As with adults, health experts recommend kids should eat at least two portions of fish a week, including a portion of oily fish such as fresh salmon or tuna.

Here, we round up some of the reasons why including fish as part of your child’s diet can benefit them in the short and long term.

 

Start them young

Children as young as seven months can start eating fish. In fact, it’s important for kids to consume plenty of protein and iron to grow and develop. Health experts recommend children eat one or two portions of foods high in both each day, which include beans, pulses, fish, eggs and meat.

 

Food for thought

Fish is a great source of omega-3 essential fatty acids which kids need to support brain development and function. In fact, it’s believed around half of the fat in our brains is made up of an omega 3 called docosahexaenoic acid (DHA).

Several studies have shown that consuming essential fatty acids helps to boost concentration levels in children – from toddlers to teenagers.

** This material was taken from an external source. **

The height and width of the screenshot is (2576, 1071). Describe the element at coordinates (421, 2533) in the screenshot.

Omega fatty acids have been linked with poor social behaviour and communication, and a recent major review of clinical trials concluded they are also an effective and safe treatment for children with Attention Deficit and Hyperactivity Disorder (ADHD), who were found to have lower fatty acid levels in their blood compared with children without the condition.

 

Let the sunshine in

Living in Britain, particularly in the winter months, it is hard to get enough vitamin D from the sun so that’s where diet becomes very important. Oily fish, such as salmon and trout, are especially high in vitamin D which in turns helps the body to absorb calcium, vital for bone growth and strength.

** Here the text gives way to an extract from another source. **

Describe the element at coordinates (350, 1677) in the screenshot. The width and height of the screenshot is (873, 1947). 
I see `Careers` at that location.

A serious shortage of vitamin D in the body can cause the bone-softening condition rickets. Increasingly cloudy weather in Britain over the last 20 years is thought to be behind an increase in the numbers affected by rickets. Prevention and treatment both focus on ensuring kids consume sufficient amounts of calcium and vitamin D on a regular basis.

 

Sleep tight

Researchers in the US recently discovered that children who eat fish once a week not only have higher IQ scores, they also sleep better.

That’s likely because previous studies have shown better sleep improves performance and IQ. The researchers in the recent study also found that increased fish consumption was associated with better quality of sleep as well as quantity – so it’s a win-win all round for parents.

 

Skin Deep

For teenagers struggling with skin problems, seafood rich in omega-3 fats can be helpful in encouraging the body to produce anti-inflammatory compounds to help calm affected areas. Fish is also rich in zinc which supports the function of our oil-producing sebaceous glands and helps keep skin soft and supple.